(Records drawn from a dataset)
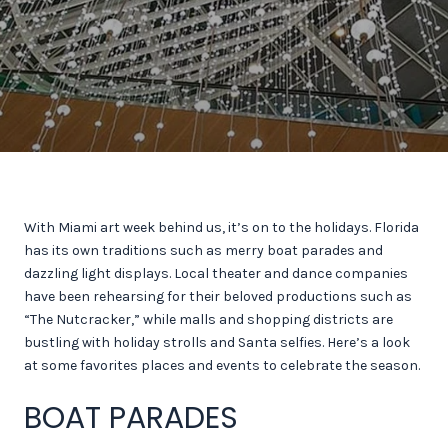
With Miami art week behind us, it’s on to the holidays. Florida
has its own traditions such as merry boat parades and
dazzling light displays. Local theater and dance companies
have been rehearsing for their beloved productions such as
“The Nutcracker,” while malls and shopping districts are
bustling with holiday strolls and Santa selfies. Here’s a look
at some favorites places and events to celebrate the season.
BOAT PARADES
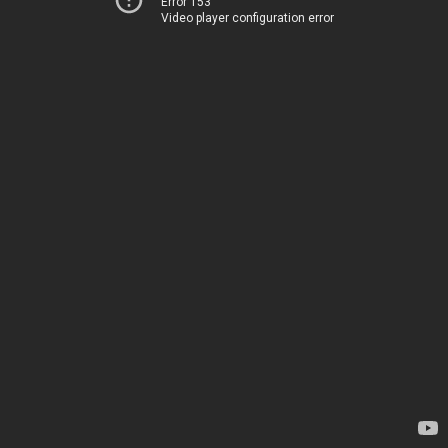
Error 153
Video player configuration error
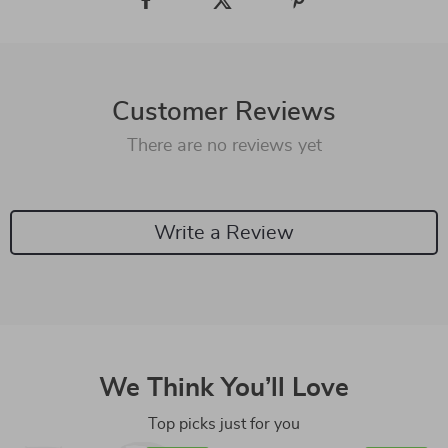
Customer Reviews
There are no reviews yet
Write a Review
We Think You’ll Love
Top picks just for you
...
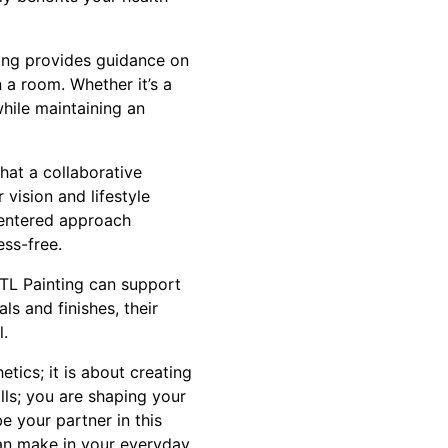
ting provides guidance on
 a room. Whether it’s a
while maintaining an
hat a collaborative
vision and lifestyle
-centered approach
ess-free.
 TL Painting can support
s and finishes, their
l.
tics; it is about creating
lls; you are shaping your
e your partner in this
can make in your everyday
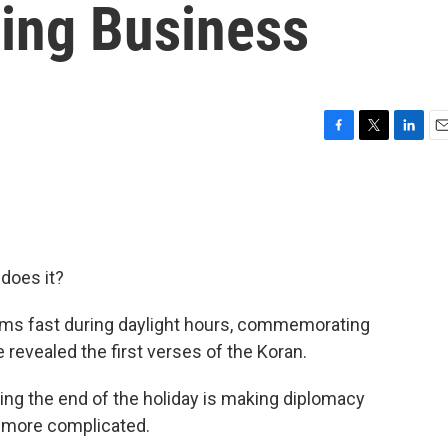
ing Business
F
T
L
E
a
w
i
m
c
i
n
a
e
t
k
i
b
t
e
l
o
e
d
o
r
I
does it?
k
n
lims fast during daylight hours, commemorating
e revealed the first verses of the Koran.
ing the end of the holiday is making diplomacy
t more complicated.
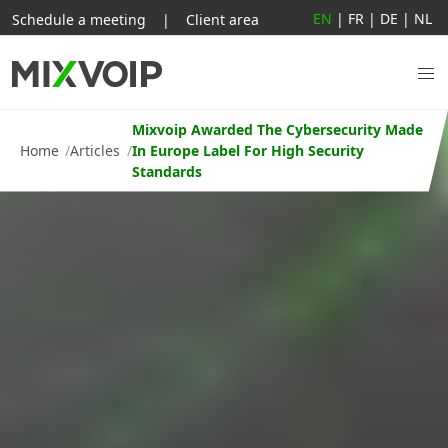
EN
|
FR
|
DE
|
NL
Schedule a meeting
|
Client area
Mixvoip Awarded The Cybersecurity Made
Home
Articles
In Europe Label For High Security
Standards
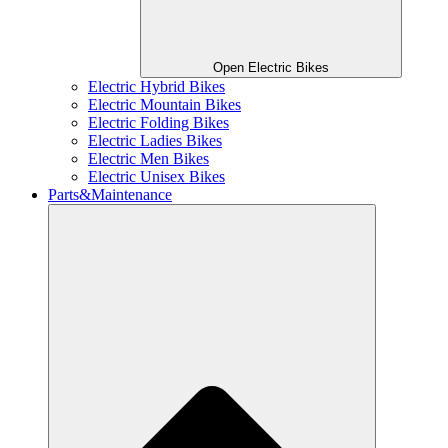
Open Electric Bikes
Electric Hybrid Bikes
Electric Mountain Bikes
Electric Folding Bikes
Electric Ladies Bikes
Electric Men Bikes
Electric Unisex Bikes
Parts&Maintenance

◆ **About this exercise**
Every line above from the line with "Electric Mountain Bikes" to the line with "Parts&Maintenance" is wanted, ends included; write them out exactly and add no other line.

◆ **Solved exercise**
Electric Mountain Bikes
Electric Folding Bikes
Electric Ladies Bikes
Electric Men Bikes
Electric Unisex Bikes
Parts&Maintenance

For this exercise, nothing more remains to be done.